* [Record set]
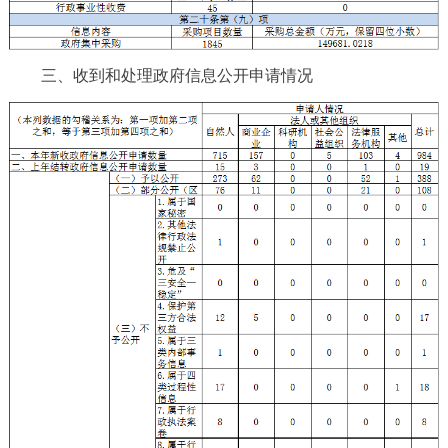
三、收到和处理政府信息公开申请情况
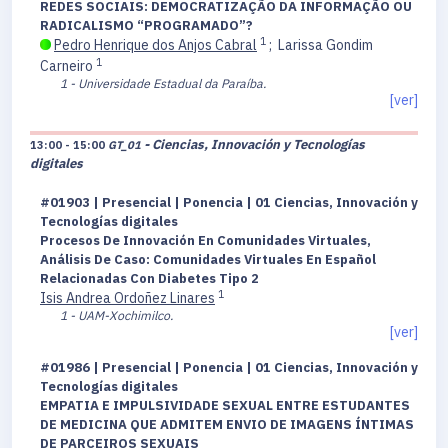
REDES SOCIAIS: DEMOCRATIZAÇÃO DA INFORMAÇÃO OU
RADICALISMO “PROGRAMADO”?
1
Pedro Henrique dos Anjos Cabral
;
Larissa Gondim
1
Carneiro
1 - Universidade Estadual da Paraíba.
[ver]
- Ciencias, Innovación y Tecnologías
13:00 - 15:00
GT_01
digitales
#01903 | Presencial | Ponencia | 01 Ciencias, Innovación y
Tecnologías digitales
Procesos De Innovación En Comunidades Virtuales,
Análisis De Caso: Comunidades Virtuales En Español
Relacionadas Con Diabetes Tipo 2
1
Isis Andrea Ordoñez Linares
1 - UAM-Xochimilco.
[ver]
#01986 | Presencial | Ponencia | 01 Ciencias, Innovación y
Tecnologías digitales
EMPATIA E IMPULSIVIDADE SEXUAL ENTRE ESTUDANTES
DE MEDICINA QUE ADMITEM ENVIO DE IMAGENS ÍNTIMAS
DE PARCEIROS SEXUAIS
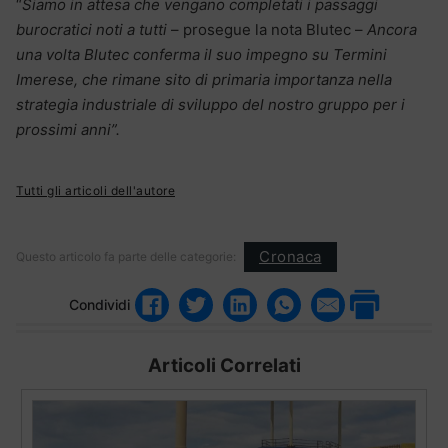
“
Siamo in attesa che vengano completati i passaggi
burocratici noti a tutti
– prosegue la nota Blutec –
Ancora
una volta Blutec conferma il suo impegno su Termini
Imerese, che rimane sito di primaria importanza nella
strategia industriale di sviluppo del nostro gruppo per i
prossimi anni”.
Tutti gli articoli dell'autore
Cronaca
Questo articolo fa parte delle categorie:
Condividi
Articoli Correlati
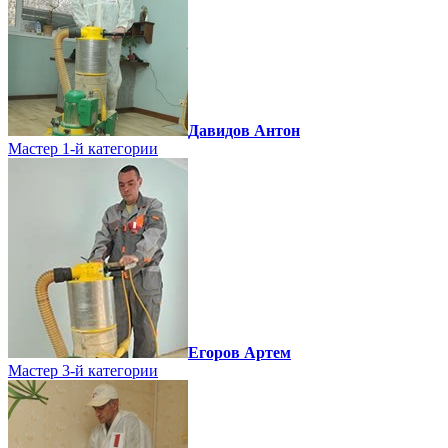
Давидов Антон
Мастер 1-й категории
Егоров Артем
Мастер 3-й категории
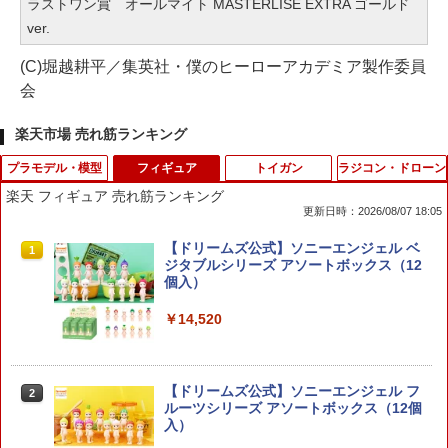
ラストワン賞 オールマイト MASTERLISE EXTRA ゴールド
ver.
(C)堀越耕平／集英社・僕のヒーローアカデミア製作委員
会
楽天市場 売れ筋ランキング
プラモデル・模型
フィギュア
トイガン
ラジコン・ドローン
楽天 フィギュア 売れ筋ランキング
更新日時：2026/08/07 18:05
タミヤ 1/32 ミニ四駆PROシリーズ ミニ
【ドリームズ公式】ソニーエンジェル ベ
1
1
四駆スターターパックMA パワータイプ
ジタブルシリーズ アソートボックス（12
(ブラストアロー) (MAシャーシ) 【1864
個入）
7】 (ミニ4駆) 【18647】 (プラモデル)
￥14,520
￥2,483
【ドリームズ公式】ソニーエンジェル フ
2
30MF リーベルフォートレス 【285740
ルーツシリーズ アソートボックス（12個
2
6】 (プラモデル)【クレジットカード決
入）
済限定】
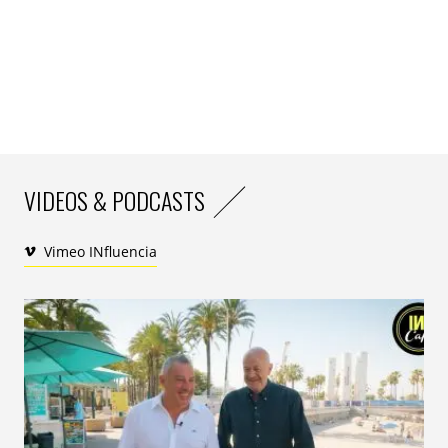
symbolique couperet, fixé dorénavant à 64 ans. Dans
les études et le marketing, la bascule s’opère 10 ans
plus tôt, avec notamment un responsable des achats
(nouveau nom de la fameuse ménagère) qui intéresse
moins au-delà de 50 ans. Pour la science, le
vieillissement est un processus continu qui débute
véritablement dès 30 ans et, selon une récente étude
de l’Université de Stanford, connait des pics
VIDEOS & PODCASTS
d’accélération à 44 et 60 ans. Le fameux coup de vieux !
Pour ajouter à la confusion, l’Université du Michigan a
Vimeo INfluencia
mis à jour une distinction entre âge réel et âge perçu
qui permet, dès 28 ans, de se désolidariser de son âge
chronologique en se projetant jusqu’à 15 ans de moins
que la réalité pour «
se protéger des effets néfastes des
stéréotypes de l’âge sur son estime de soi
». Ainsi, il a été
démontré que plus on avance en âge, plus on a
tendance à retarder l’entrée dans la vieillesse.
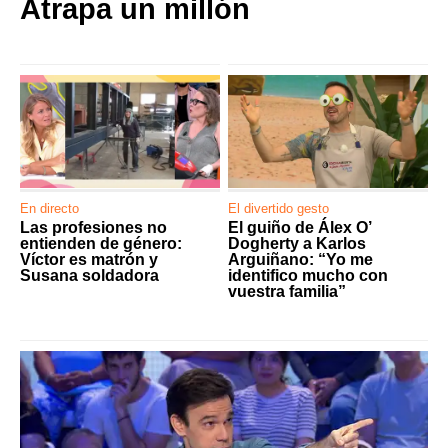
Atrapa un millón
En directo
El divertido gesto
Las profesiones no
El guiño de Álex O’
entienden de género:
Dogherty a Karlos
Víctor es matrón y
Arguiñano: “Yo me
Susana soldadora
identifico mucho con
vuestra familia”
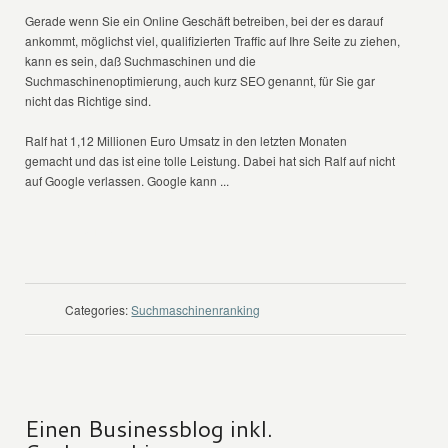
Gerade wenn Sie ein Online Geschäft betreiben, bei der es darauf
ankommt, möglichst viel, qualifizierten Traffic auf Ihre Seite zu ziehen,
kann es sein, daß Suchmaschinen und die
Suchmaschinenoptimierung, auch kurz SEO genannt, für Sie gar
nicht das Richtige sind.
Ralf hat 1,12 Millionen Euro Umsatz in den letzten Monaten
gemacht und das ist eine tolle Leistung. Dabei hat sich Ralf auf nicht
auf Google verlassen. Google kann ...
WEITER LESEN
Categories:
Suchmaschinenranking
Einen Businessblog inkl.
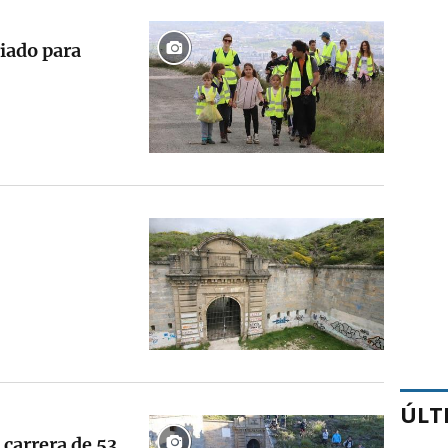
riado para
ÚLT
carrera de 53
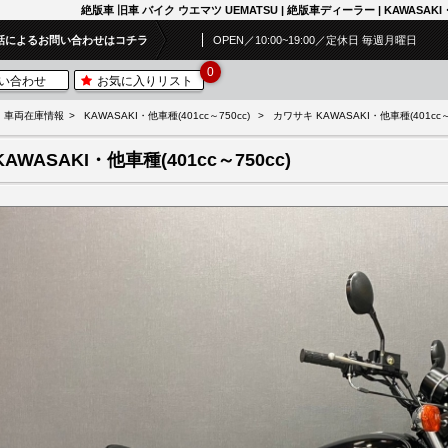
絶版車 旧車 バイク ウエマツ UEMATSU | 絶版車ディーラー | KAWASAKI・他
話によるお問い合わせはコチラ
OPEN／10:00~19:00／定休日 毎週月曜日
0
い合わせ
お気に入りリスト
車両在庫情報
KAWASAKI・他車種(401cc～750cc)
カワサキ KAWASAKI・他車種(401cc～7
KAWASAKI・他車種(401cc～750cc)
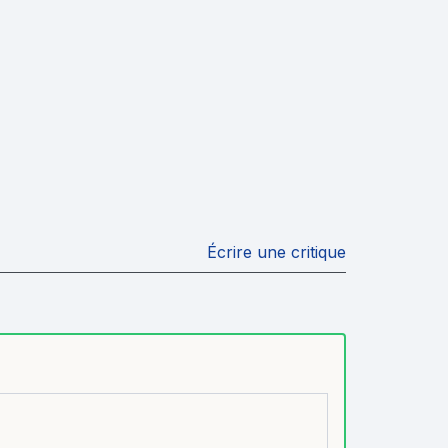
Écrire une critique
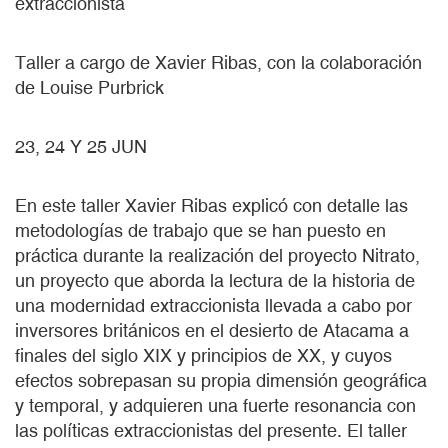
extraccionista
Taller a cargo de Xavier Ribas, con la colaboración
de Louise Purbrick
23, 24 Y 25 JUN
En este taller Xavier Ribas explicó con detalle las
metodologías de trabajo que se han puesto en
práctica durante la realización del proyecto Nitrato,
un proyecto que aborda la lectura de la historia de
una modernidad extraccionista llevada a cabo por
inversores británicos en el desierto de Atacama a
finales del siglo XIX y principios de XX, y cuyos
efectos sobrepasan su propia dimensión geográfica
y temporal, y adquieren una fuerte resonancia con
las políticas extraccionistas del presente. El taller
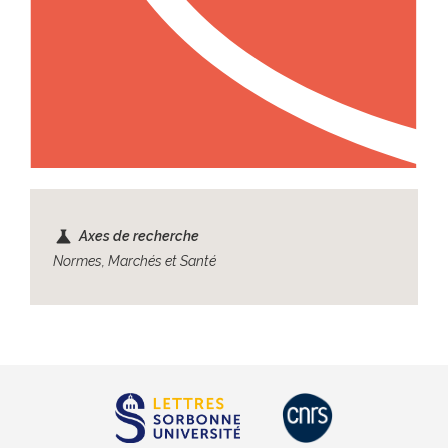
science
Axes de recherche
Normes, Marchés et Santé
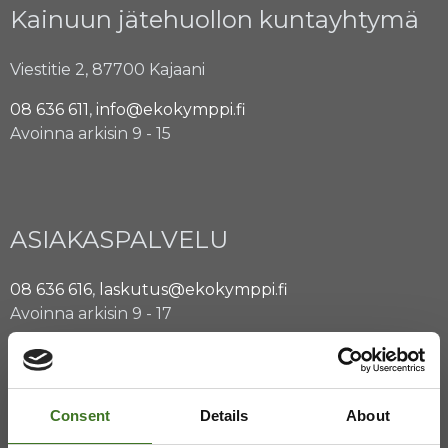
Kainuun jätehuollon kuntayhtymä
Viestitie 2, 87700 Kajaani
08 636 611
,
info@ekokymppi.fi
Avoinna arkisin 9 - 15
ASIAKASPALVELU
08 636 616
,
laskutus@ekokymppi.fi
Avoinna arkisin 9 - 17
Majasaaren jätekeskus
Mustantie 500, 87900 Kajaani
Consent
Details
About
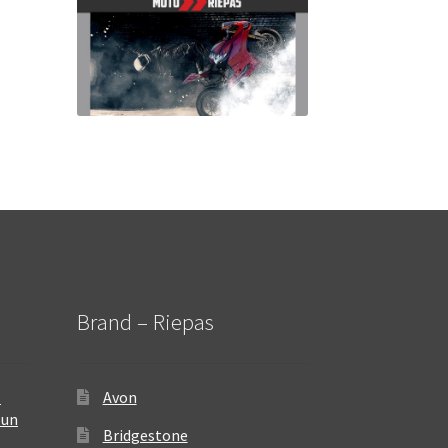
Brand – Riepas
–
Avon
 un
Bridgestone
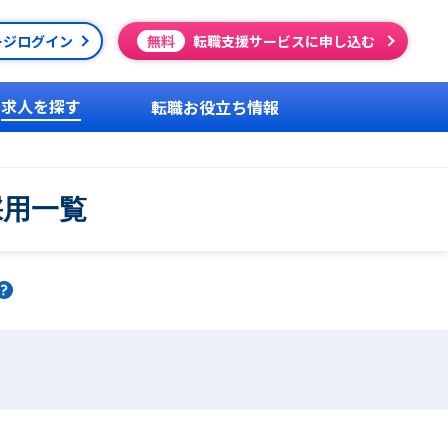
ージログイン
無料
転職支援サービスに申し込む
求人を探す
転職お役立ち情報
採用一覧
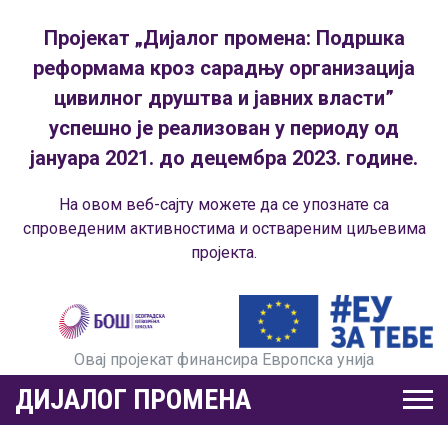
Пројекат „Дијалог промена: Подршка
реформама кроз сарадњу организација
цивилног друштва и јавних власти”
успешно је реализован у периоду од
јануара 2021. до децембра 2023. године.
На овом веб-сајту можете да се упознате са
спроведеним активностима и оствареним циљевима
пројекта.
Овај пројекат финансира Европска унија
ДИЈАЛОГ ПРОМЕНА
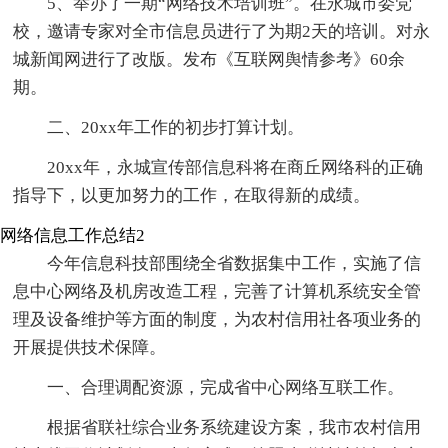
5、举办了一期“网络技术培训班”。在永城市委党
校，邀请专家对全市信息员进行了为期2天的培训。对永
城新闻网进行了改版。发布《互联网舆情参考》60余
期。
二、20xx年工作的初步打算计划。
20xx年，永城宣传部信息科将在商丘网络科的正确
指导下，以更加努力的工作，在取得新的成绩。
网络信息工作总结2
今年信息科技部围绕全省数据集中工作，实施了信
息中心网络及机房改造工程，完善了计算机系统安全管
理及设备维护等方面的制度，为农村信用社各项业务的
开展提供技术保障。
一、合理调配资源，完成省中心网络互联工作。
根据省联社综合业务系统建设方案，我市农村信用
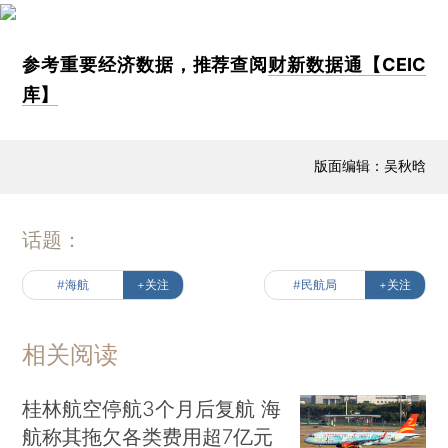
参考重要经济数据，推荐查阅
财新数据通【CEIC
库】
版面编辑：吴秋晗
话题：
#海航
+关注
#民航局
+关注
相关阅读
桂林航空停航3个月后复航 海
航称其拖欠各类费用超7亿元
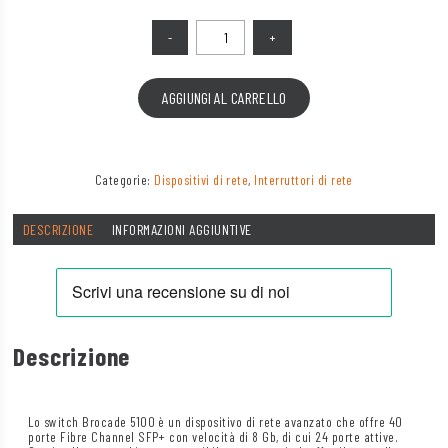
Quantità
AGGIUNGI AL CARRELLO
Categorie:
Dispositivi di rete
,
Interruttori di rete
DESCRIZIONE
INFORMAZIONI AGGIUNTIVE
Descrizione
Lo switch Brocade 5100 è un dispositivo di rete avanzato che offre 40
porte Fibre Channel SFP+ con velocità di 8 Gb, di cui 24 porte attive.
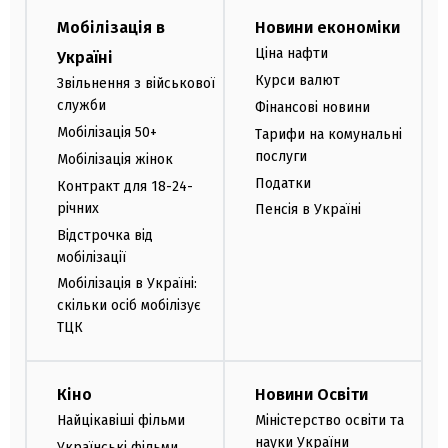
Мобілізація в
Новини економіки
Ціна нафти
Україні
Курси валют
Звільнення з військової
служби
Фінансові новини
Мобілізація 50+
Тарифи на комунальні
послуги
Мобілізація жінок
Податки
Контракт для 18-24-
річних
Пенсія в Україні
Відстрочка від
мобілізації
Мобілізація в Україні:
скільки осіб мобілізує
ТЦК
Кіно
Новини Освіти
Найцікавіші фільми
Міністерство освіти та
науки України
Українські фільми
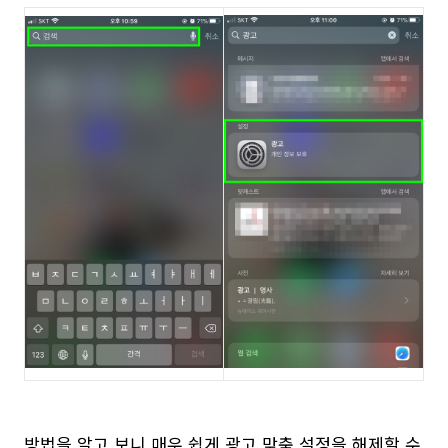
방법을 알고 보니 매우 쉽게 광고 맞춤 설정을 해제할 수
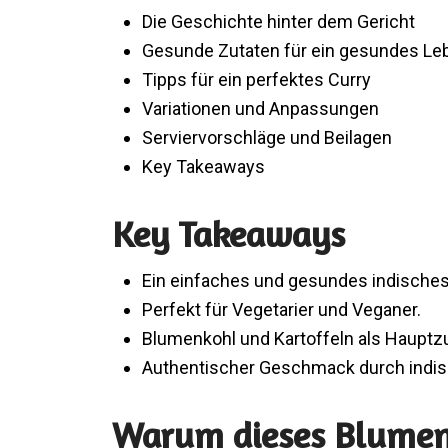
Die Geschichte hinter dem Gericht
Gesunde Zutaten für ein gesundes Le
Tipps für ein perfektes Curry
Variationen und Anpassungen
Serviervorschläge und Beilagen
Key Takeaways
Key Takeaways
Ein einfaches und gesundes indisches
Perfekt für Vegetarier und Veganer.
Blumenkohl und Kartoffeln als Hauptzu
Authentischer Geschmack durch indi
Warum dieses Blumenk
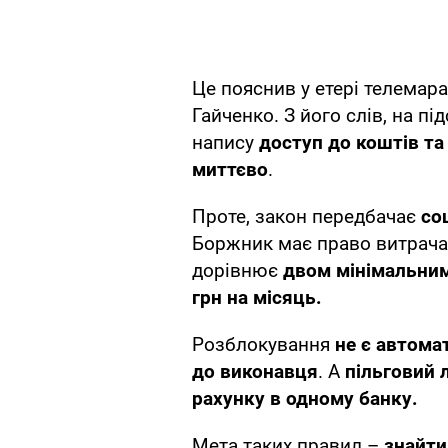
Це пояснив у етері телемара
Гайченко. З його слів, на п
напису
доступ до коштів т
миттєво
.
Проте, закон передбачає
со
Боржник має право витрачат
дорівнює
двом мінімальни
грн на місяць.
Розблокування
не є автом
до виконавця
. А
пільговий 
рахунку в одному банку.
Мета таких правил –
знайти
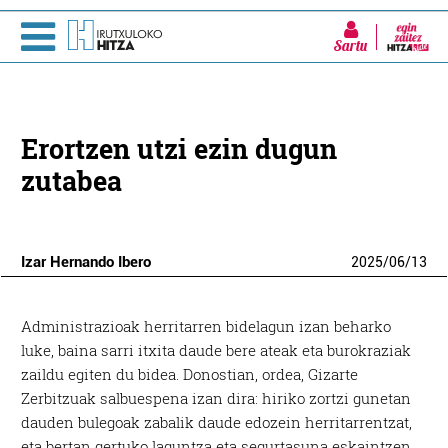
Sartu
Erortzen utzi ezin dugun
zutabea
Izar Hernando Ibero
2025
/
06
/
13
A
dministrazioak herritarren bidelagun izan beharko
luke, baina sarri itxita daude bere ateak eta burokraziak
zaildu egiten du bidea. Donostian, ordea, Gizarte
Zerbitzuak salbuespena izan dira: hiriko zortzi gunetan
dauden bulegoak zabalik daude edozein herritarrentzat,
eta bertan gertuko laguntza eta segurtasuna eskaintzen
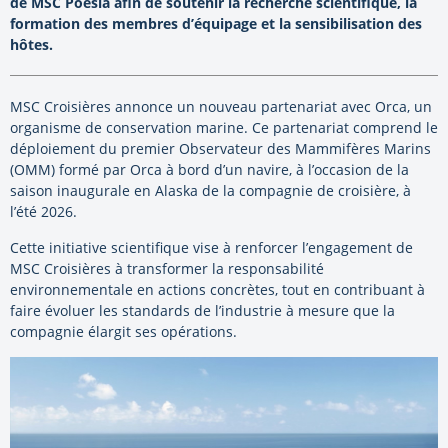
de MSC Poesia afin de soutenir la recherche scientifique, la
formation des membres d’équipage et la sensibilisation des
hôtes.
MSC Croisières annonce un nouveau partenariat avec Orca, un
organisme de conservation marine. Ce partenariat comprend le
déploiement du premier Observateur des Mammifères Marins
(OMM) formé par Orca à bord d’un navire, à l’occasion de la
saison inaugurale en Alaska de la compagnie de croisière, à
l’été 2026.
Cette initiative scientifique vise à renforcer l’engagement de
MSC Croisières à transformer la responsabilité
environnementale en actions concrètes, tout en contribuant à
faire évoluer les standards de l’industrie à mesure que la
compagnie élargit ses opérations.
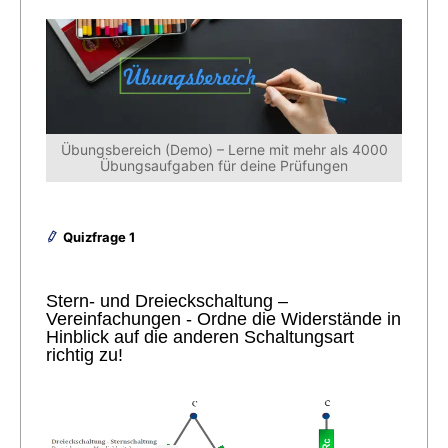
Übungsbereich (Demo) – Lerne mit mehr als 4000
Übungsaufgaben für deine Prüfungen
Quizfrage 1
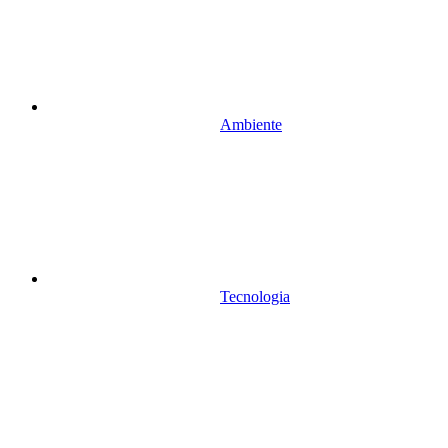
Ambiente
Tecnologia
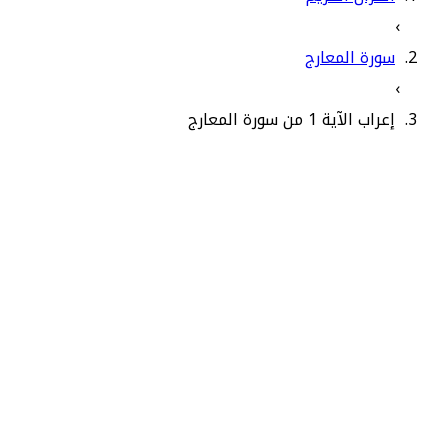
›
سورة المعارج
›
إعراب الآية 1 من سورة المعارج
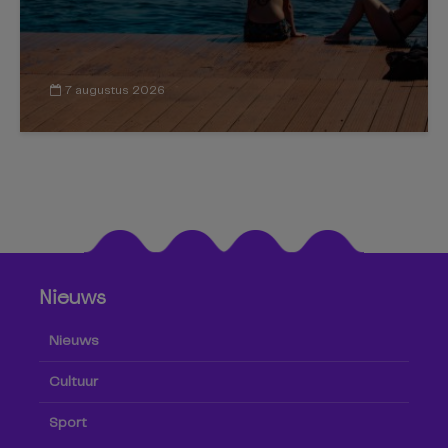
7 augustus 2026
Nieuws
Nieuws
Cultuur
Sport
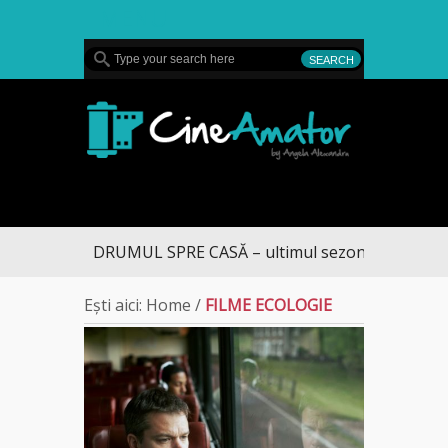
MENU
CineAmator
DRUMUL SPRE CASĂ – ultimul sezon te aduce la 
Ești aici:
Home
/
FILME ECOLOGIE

* [About this task]
Leave out the pictures, and retype exactly the lines from the one containing "Blumenkohl und Kartoffeln als Hauptzu" through the final line of the data.

* [Output below]
Blumenkohl und Kartoffeln als Hauptzu
Authentischer Geschmack durch indi
Warum dieses Blumenk
Це пояснив у етері телемара
Гайченко. З його слів, на п
напису
доступ до коштів т
миттєво
.
Проте, закон передбачає
со
Боржник має право витрачат
дорівнює
двом мінімальни
грн на місяць.
Розблокування
не є автом
до виконавця
. А
пільговий 
рахунку в одному банку.
Мета таких правил –
знайти
Sartu
Erortzen utzi ezin dugun
zutabea
Izar Hernando Ibero
2025
/
06
/
13
A
dministrazioak herritarren bidelagun izan beharko
luke, baina sarri itxita daude bere ateak eta burokraziak
zaildu egiten du bidea. Donostian, ordea, Gizarte
Zerbitzuak salbuespena izan dira: hiriko zortzi gunetan
dauden bulegoak zabalik daude edozein herritarrentzat,
eta bertan gertuko laguntza eta segurtasuna eskaintzen
de MSC Poesia afin de soutenir la recherche scientifique, la
formation des membres d’équipage et la sensibilisation des
hôtes.
MSC Croisières annonce un nouveau partenariat avec Orca, un
organisme de conservation marine. Ce partenariat comprend le
déploiement du premier Observateur des Mammifères Marins
(OMM) formé par Orca à bord d’un navire, à l’occasion de la
saison inaugurale en Alaska de la compagnie de croisière, à
l’été 2026.
Cette initiative scientifique vise à renforcer l’engagement de
MSC Croisières à transformer la responsabilité
environnementale en actions concrètes, tout en contribuant à
faire évoluer les standards de l’industrie à mesure que la
compagnie élargit ses opérations.
Übungsbereich (Demo) – Lerne mit mehr als 4000
Übungsaufgaben für deine Prüfungen
Quizfrage 1
Ambiente
Tecnologia
›
سورة المعارج
›
إعراب الآية 1 من سورة المعارج
7 augustus 2026
Nieuws
Nieuws
Cultuur
Sport
MENU
CineAmator
DRUMUL SPRE CASĂ – ultimul sezon te aduce la 
Ești aici:
Home
/
FILME ECOLOGIE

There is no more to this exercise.